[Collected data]
▶
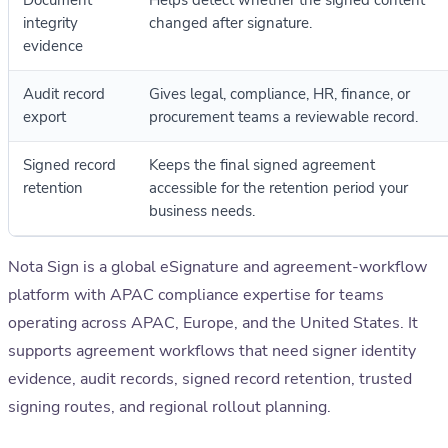
Document
Helps detect whether the signed content
integrity
changed after signature.
evidence
Audit record
Gives legal, compliance, HR, finance, or
export
procurement teams a reviewable record.
Signed record
Keeps the final signed agreement
retention
accessible for the retention period your
business needs.
Nota Sign is a global eSignature and agreement-workflow
platform with APAC compliance expertise for teams
operating across APAC, Europe, and the United States. It
supports agreement workflows that need signer identity
evidence, audit records, signed record retention, trusted
signing routes, and regional rollout planning.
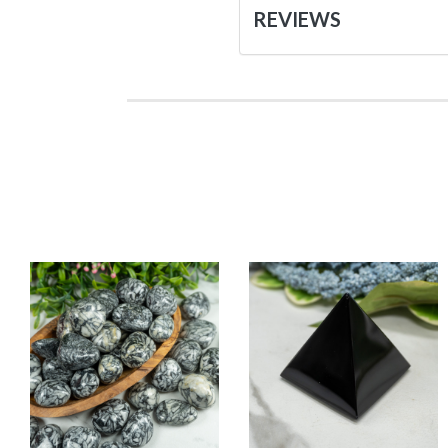
REVIEWS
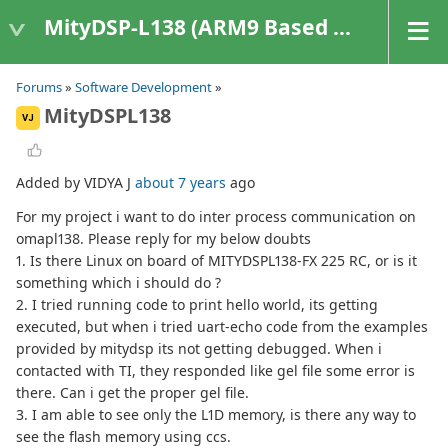
MityDSP-L138 (ARM9 Based Platforms)
Forums
»
Software Development
»
MityDSPL138
VJ
Added by VIDYA J
about 7 years
ago
For my project i want to do inter process communication on
omapl138. Please reply for my below doubts
1. Is there Linux on board of MITYDSPL138-FX 225 RC, or is it
something which i should do ?
2. I tried running code to print hello world, its getting
executed, but when i tried uart-echo code from the examples
provided by mitydsp its not getting debugged. When i
contacted with TI, they responded like gel file some error is
there. Can i get the proper gel file.
3. I am able to see only the L1D memory, is there any way to
see the flash memory using ccs.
◀
Taking the records above, print only and exactly the lines from the line with "Keeps the final signed agreement" to the line with "something which i should do ?", both kept, and exclude pictures.

- Answer
Keeps the final signed agreement
retention
accessible for the retention period your
business needs.
Nota Sign is a global eSignature and agreement-workflow
platform with APAC compliance expertise for teams
operating across APAC, Europe, and the United States. It
supports agreement workflows that need signer identity
evidence, audit records, signed record retention, trusted
signing routes, and regional rollout planning.
REVIEWS
MityDSP-L138 (ARM9 Based Platforms)
Forums
»
Software Development
»
MityDSPL138
VJ
Added by VIDYA J
about 7 years
ago
For my project i want to do inter process communication on
omapl138. Please reply for my below doubts
1. Is there Linux on board of MITYDSPL138-FX 225 RC, or is it
something which i should do ?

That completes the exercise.